Dataset entries:
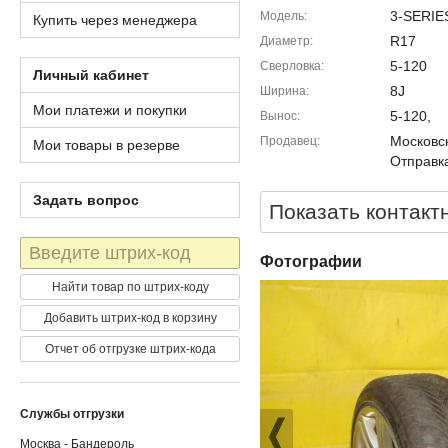
3-SERIE
Модель
Купить через менеджера
R17
Диаметр
5-120
Сверловка
Личный кабинет
8J
Ширина
Мои платежи и покупки
5-120,
Вынос
Московск
Продавец
Мои товары в резерве
Отправка
Задать вопрос
Показать контакт
Штрих-
Фотографии
код
Найти товар по штрих-коду
Добавить штрих-код в корзину
Отчет об отгрузке штрих-кода
Службы отгрузки
Москва - Бандероль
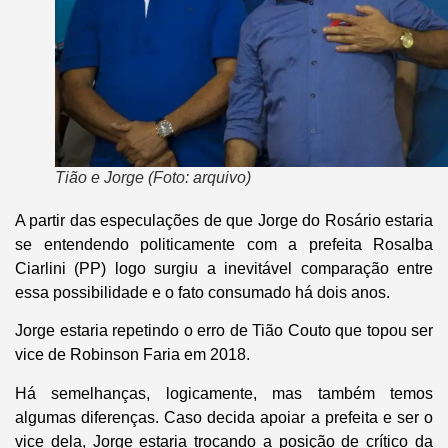
Tião e Jorge (Foto: arquivo)
A partir das especulações de que Jorge do Rosário estaria
se entendendo politicamente com a prefeita Rosalba
Ciarlini (PP) logo surgiu a inevitável comparação entre
essa possibilidade e o fato consumado há dois anos.
Jorge estaria repetindo o erro de Tião Couto que topou ser
vice de Robinson Faria em 2018.
Há semelhanças, logicamente, mas também temos
algumas diferenças. Caso decida apoiar a prefeita e ser o
vice dela, Jorge estaria trocando a posição de crítico da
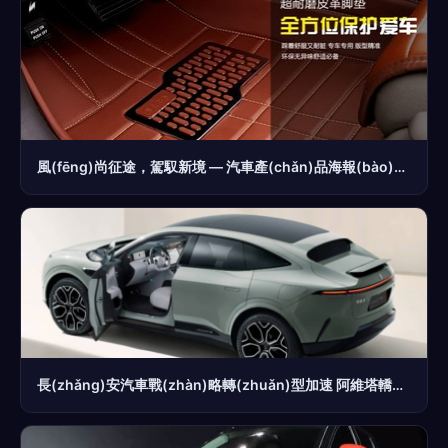
風(fēng)尚征途，駕馭新境 — 汽車產(chǎn)品海報(bào)展示之旅
長(zhǎng)安汽車戰(zhàn)略轉(zhuǎn)型加速 阿維塔轎跑新品即將亮相，年目標(biāo)鎖定10萬(wàn)輛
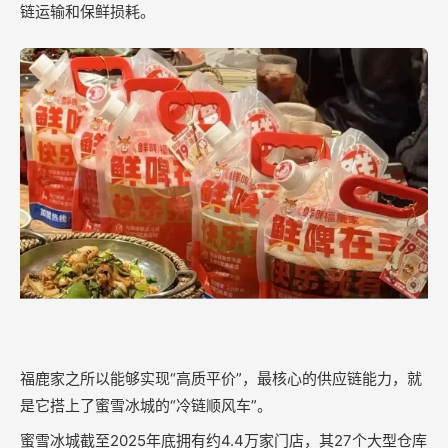
链运输和保鲜损耗。
福鹿家之所以能够实现“高质平价”，最核心的供应链能力，就
是它搭上了蜜雪冰城的“冷链顺风车”。
蜜雪冰城截至2025年底拥有约4.4万家门店，其27个大型仓库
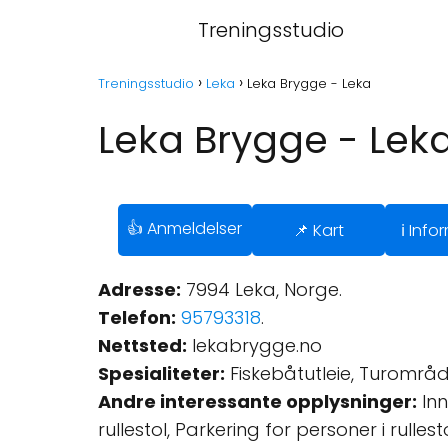
Treningsstudio
Treningsstudio
Leka
Leka Brygge - Leka
Leka Brygge - Lek
👍 Anmeldelser
📌 Kart
ℹ️ Inf
Adresse:
7994 Leka, Norge.
Telefon:
95793318
.
Nettsted:
lekabrygge.no
Spesialiteter:
Fiskebåtutleie, Turområde,
Andre interessante opplysninger:
Inn
rullestol, Parkering for personer i rullesto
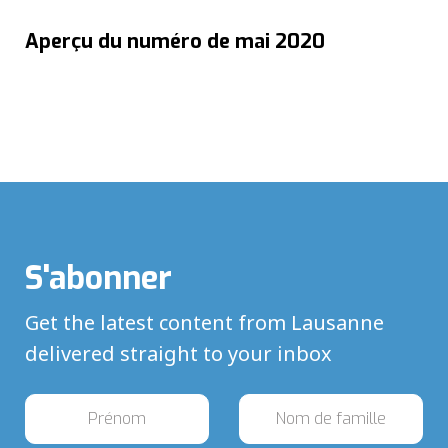
Aperçu du numéro de mai 2020
S'abonner
Get the latest content from Lausanne
delivered straight to your inbox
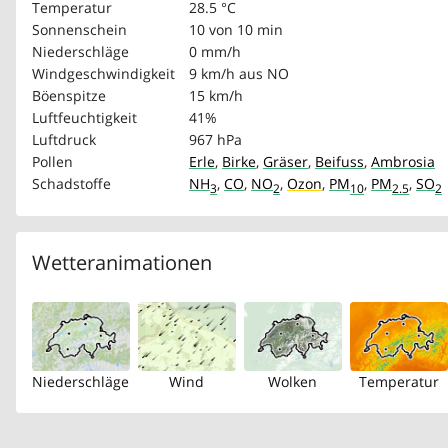
Temperatur
28.5 °C
Sonnenschein
10 von 10 min
Niederschläge
0 mm/h
Windgeschwindigkeit
9 km/h
aus NO
Böenspitze
15 km/h
Luftfeuchtigkeit
41%
Luftdruck
967 hPa
Pollen
Erle
,
Birke
,
Gräser
,
Beifuss
,
Ambrosia
Schadstoffe
NH
,
CO
,
NO
,
Ozon
,
PM
,
PM
,
SO
3
2
10
2.5
2
Wetteranimationen
Niederschläge
Wind
Wolken
Temperatur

● What to do:
Nothing but the lines from the line that contains "Luftfeuchtigkeit" to the last line of the records above should appear in the answer; please copy them exactly.

● Exercise answer:
Luftfeuchtigkeit
41%
Luftdruck
967 hPa
Pollen
Erle
,
Birke
,
Gräser
,
Beifuss
,
Ambrosia
Schadstoffe
NH
,
CO
,
NO
,
Ozon
,
PM
,
PM
,
SO
3
2
10
2.5
2
Wetteranimationen
Niederschläge
Wind
Wolken
Temperatur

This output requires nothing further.